Nach der Ausschabung, die am darauffolgenden Tag gemacht wurde, dauerte es etwa eine Woche, vielleicht waren es auch zwei (ich erinnere mich nicht mehr richtig, es war alles zuviel für mich...), bis ich körperlich wieder soweit auf der Höhe war. Auch das Hormonchaos ließ langsam nach (innerhalb von wenigen Wochen musste sich der Körper von nicht schwanger - auf schwanger - auf nicht schwanger umstellen, das ist nicht zu unterschätzen). Doch emotional war noch lange nicht wieder alles in Ordnung, und ist es auch heute noch nicht. Es wird wohl noch einiges an Zeit brauchen, bis ich alles verarbeitet habe. Der Alltag hat mich wieder, doch ich selbst bin nicht mehr die Alte. Eine solche Erfahrung verändert einen wohl. Und man bleibt mit so vielen offenen Fragen, Traurigkeit, Wut, Enttäuschung zurück...

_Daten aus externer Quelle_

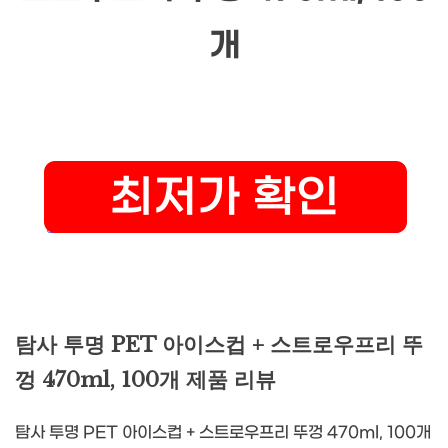
개
탐사 투명 PET 아이스컵 + 스트로우프리 뚜
껑 470ml, 100개 제품 리뷰
탐사 투명 PET 아이스컵 + 스트로우프리 뚜껑 470ml, 100개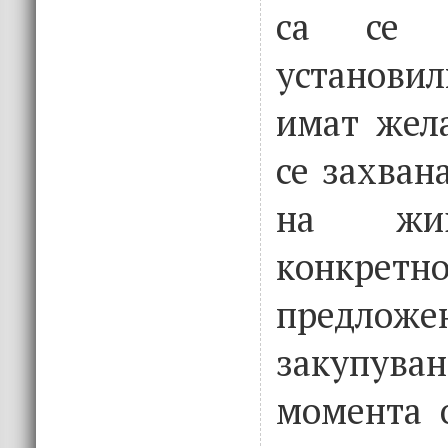
са се 
установи
имат жел
се захван
на жив
конкретно
предло
закупуван
момента 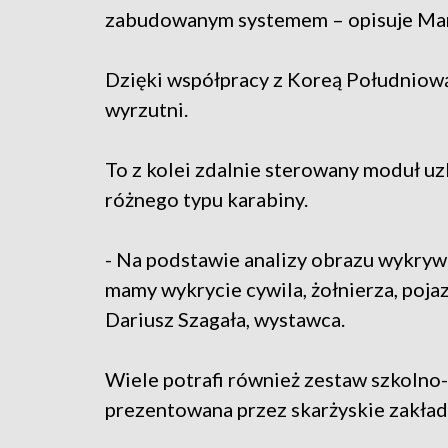
zabudowanym systemem – opisuje Mar
Dzięki współpracy z Koreą Południową,
wyrzutni.
To z kolei zdalnie sterowany moduł uz
różnego typu karabiny.
- Na podstawie analizy obrazu wykrywa, 
mamy wykrycie cywila, żołnierza, poj
Dariusz Szagała, wystawca.
Wiele potrafi również zestaw szkolno
prezentowana przez skarżyskie zakł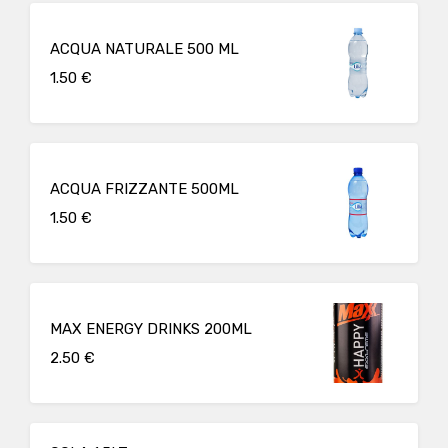
ACQUA NATURALE 500 ML
1.50 €
ACQUA FRIZZANTE 500ML
1.50 €
MAX ENERGY DRINKS 200ML
2.50 €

Ich weiß nicht, was am Schlimmsten ist. Das Gefühl, von der ganzen Situation völlig überrollt worden zu sein, und - von fachlicher Seite aus - nicht gerade gut betreut worden zu sein. Das Gefühl, Mutter zu sein, aber keine sein zu können... Die Bilder, die ich nicht mehr aus dem Kopf bekomme... Das Unverständnis, das einem viele entgegen bringen ("es muss doch langsam mal gut sein")... Aber ich war schwanger, auch wenn es "nur kurz" war, ich habe dieses winzige Kind geliebt, und wir haben uns sehr darauf gefreut, und völlig unerwartet war alles wieder vorbei... Ja, man kann es wieder versuchen, aber das ändert nichts daran, ein Kind verloren zu haben. Die Angst davor, es erneut erleben zu müssen, ist groß.

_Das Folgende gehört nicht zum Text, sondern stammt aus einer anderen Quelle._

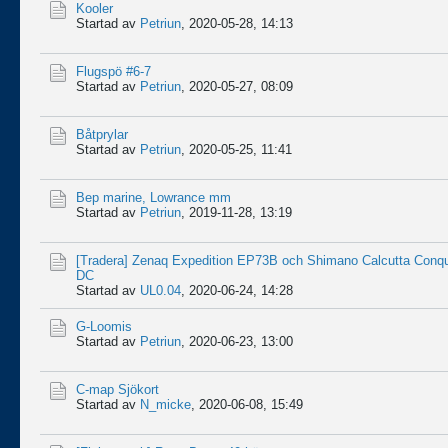
Kooler
Startad av
Petriun
,
2020-05-28, 14:13
Flugspö #6-7
Startad av
Petriun
,
2020-05-27, 08:09
Båtprylar
Startad av
Petriun
,
2020-05-25, 11:41
Bep marine, Lowrance mm
Startad av
Petriun
,
2019-11-28, 13:19
[Tradera] Zenaq Expedition EP73B och Shimano Calcutta Conq
DC
Startad av
UL0.04
,
2020-06-24, 14:28
G-Loomis
Startad av
Petriun
,
2020-06-23, 13:00
C-map Sjökort
Startad av
N_micke
,
2020-06-08, 15:49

Seit ich mich mit dem Thema Ängste und Depressionen beschäftigen musste, habe ich bemerkt, dass dies immer noch ein Tabu-Thema ist. Nun habe ich festgestellt, dass das Thema "Fehlgeburt" ein noch viel größeres Tabu ist. Und genau deshalb will ich auch darüber sprechen. Es ist schwierig für mich, schwieriger als beim Thema Depressionen, aber es ist wichtig. Auch das kann zum Leben dazugehören und ich möchte es nicht verstecken. Es ist nun Teil unserer Geschichte, und wir werden unser Sternchen nie vergessen.

Kommentare

  1. Hallo Du Liebe, das Du / Ihr diese Erfahrung machen musstest tut mir furchtbar leid es ist ganz entsetzlich und ich denke da spielt es keine Rolle wie lange die Schwangerschaft letztendlich gedauert hat. Es war euer Kind und das muss man dann ausschaben lassen. Auch dies ist ein Tabuthema weil die Menschen nicht wissen wie sie damit umgehen sollen. Leider bin ich derzeit selber in der Klinik, aber wenn Du reden möchtest bin ich jederzeit da. Es gibt ja schließlich Telefon. Und ja, du / ihr dürft, und müsst eigentlich auch , trauern. Ich denke an euer Sternenkind.